Unos días después le pedí al Carmelo, mi amigo de siempre, que me acompañara a hacer la encomienda. Estuvimos dando vueltas por el cementerio hasta que encontramos una piedra grande como la que me dijo el señor. Nos aseguramos que no hubiera nadie por los alrededores y comenzamos a cavar. Después de unas horas de trabajo dimos con unas bolsas de cuero y temblando de cansancio y de emoción las abrimos. Con sorpresa encontramos muchas monedas de oro y comenzamos a sacarlas, casi habíamos terminado cuando un fuerte dolor me invadió la cabeza y todo se oscureció. Varias horas transcurrieron y cuando desperté no sabía que había pasado.. Esa moneda que sostienes en tu mano fue lo único que se me quedó, al Carmelo no se le volvió a ver por esos rumbos. Se dijo que estaba en la Capital y que había puesto un negocio”.
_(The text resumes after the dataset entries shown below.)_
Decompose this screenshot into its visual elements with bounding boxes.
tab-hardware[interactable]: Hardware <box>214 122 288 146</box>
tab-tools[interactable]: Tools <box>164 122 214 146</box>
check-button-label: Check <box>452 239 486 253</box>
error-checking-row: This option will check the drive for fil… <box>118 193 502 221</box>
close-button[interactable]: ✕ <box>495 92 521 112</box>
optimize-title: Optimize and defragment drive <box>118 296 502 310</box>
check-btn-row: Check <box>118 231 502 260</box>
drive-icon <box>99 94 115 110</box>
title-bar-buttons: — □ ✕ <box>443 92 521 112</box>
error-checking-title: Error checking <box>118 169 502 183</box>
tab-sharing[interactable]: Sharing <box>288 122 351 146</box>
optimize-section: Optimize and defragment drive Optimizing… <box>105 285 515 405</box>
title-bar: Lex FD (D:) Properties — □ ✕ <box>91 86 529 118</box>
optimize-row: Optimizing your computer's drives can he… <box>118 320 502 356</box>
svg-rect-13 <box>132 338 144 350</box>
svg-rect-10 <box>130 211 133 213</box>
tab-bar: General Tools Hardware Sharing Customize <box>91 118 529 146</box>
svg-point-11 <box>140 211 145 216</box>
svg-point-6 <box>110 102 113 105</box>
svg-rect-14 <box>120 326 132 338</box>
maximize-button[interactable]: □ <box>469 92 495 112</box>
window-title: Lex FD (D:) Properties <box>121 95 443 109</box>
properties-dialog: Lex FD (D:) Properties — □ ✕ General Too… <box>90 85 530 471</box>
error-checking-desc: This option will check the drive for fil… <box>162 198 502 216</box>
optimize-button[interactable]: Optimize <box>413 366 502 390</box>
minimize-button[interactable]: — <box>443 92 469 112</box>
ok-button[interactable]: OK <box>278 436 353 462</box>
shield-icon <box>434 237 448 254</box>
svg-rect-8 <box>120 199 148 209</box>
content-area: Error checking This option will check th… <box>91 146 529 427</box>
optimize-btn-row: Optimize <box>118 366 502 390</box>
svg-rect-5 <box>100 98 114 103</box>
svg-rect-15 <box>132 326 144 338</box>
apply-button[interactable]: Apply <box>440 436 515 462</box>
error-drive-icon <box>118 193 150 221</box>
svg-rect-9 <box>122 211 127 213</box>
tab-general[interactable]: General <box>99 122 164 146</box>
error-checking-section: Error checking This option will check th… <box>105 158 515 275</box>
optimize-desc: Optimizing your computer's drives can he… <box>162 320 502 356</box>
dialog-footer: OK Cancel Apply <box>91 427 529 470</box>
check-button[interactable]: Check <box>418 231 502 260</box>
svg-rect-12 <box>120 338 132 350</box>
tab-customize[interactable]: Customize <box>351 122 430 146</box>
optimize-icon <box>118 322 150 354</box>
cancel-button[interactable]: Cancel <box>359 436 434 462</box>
Cuando terminó su relato mi corazón latía fuertemente, apreté la moneda entre mis dedos y mis ojos se abrieron sorprendidos. Estiré mi mano para devolverle su tesoro y me pidió que lo conservara, que cuando pudiera, mandara hacer una misa para el descanso del alma de ese señor, porque él no había sido capaz de cumplir con su promesa.